Roscor Corp. v. Itelco USA, Inc., 237 F. Supp. 2d 883 (N.D. Ill. 2002)

U.S. District Court for the Northern District of Illinois - 237 F. Supp. 2d 883 (N.D. Ill. 2002)
July 17, 2002

237 F. Supp. 2d 883 (2002)

ROSCOR CORPORATION, Plaintiff,
v.
ITELCO USA, INC., Defendant.

No. 02 C 4994.

United States District Court, N.D. Illinois, Eastern Division.

July 17, 2002.

Michael David Richman, Sachnoff & Weaver, Ltd., Chicago, IL, for Plaintiff.

Gordon B. Nash, Jr., Priya Jenveja, Gardner, Carton & Douglas, Chicago, IL, for Defendants.

 
MEMORANDUM ORDER

SHADUR, Senior District Judge.

Itelco USA, Inc. ("Itelco") has filed a timely Notice of Removal ("Notice") from the Circuit Court of Cook County to this District Court of this action brought against Itelco by Roscor Corporation ("Roscor"). Itelco's predicate for such removal is the action's asserted satisfaction of the diversity of citizenship requirements set out in 28 U.S.C. § 1332.[1] But the flawed nature of Itelco's removal effort necessitates a sua sponte remand of this action to its state court of origin.

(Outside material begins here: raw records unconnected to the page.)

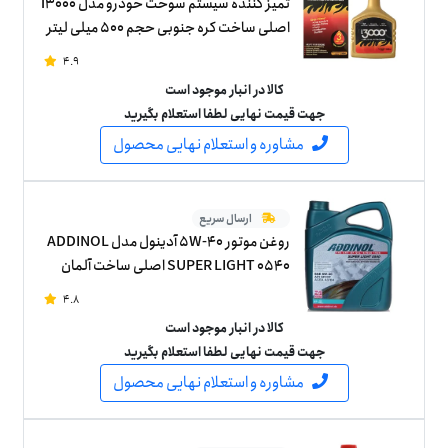
تمیز کننده سیستم سوخت خودرو مدل i3000
اصلی ساخت کره جنوبی حجم 500 میلی لیتر
4.9
کالا در انبار موجود است
جهت قیمت نهایی لطفا استعلام بگیرید
مشاوره و استعلام نهایی محصول
ارسال سریع
روغن موتور 5W-40 آدینول مدل ADDINOL
SUPER LIGHT 0540 اصلی ساخت آلمان
چهار لیتر
4.8
کالا در انبار موجود است
جهت قیمت نهایی لطفا استعلام بگیرید
مشاوره و استعلام نهایی محصول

There is no problem with the citizenship prong of the diversity inquiry: Notice ¶¶ 2 and 3 identify both facets of each corporation's citizenship as defined by Section 1332(c) (1). But where the Notice falls short is in its presentation as to the asserted over-$75,000 amount in controversy that is the other precondition to Section 1332 jurisdiction.

To be sure, each of the two counts in Roscor's Complaint Count I sounding in breach of contract and Count II sounding in fraud in the inducement does claim compensatory damages in the sum of $50,000. It is of course equally true that a plaintiff's damages asserted in different claims can be aggregated in calculating the *884 jurisdictional amount (see, e.g., Herremans v. Carrera Designs, Inc., 157 F.3d 1118, 1121 (7th Cir. 1998), cited by Itelco's counsel for that proposition). But the problem here is that Roscor's demands for judgment make it quite plain that those two counts simply represent alternative grounds for recovery of the same compensatory damages, rather than separate claims that would potentially double Roscor's recovery.[2] Hence the compensatory damages prayed for by Roscor are merely "in excess of $50,000," which of course may or may not be above the over-$75,000 jurisdictional floor for federal jurisdiction.

It is true (though Itelco does not mention it) that Count II also seeks punitive damages in an unspecified amount. But once again the attainment of the magic over-$75,000 figure by adding the Count II request for punitive damages to the same count's compensatory ad damnum is uncertain: It has been true at least since The Fair v. Kohler Die & Specialty Co., 228 U.S. 22, 25, 33 S. Ct. 410, 57 L. Ed. 716 (1913) that each plaintiff is the master of its complaint, able to limit the amount of its claim if it wishes to preserve its chosen venue in a state court rather than a federal court.

This District Court has devised a rule that is expressly tailored to eliminate uncertainties of this nature in situations where a state court complaint may contain an imprecise ad damnum, limited for example to specifying an amount that does no more than define where the case falls in terms of the watershed that separates the Circuit Court's Municipal Division from its Law Division. LR 81.2(a) provides a specific means for determining from the plaintiff in such situations whether the amount in controversy does or does not meet the federal standard.

Accordingly this action is sua sponte remanded to the Circuit Court of Cook County pursuant to Section 1447(c), because it has not in fact been established (as is required of the removing party) that federal subject matter jurisdiction exists. As LR 81.2(a) reflects, if Itelco's further efforts to obtain an admission or deemed admission succeed in confirming the existence of the federal jurisdictional amount, Itelco's receipt of the document that fills that gap will constitute the receipt of a "paper from which it may first be ascertained that the case is one which is or has become removable" within the meaning of Section 1446(b), so that Itelco's later effort at removal can be timely.[3] And finally, to facilitate further proceedings (whether of that nature or any other), this Court orders as is permitted by LR 81.2(b) that the certified copy of the remand order be mailed forthwith.

NOTES

[1] All further references to Title 28's provisions will simply take the form "Section ."

[2] That is made obvious by the identical components of Roscor's claimed compensatory damages that it sets out in its separate prayer for relief following each count.

[3] Because of the circumstances of the current remand, Roscor could not in that event assert the untimeliness of any such later removal on the ground that the 30-day clock began to tick when Itelco was first served on June 14, 2002.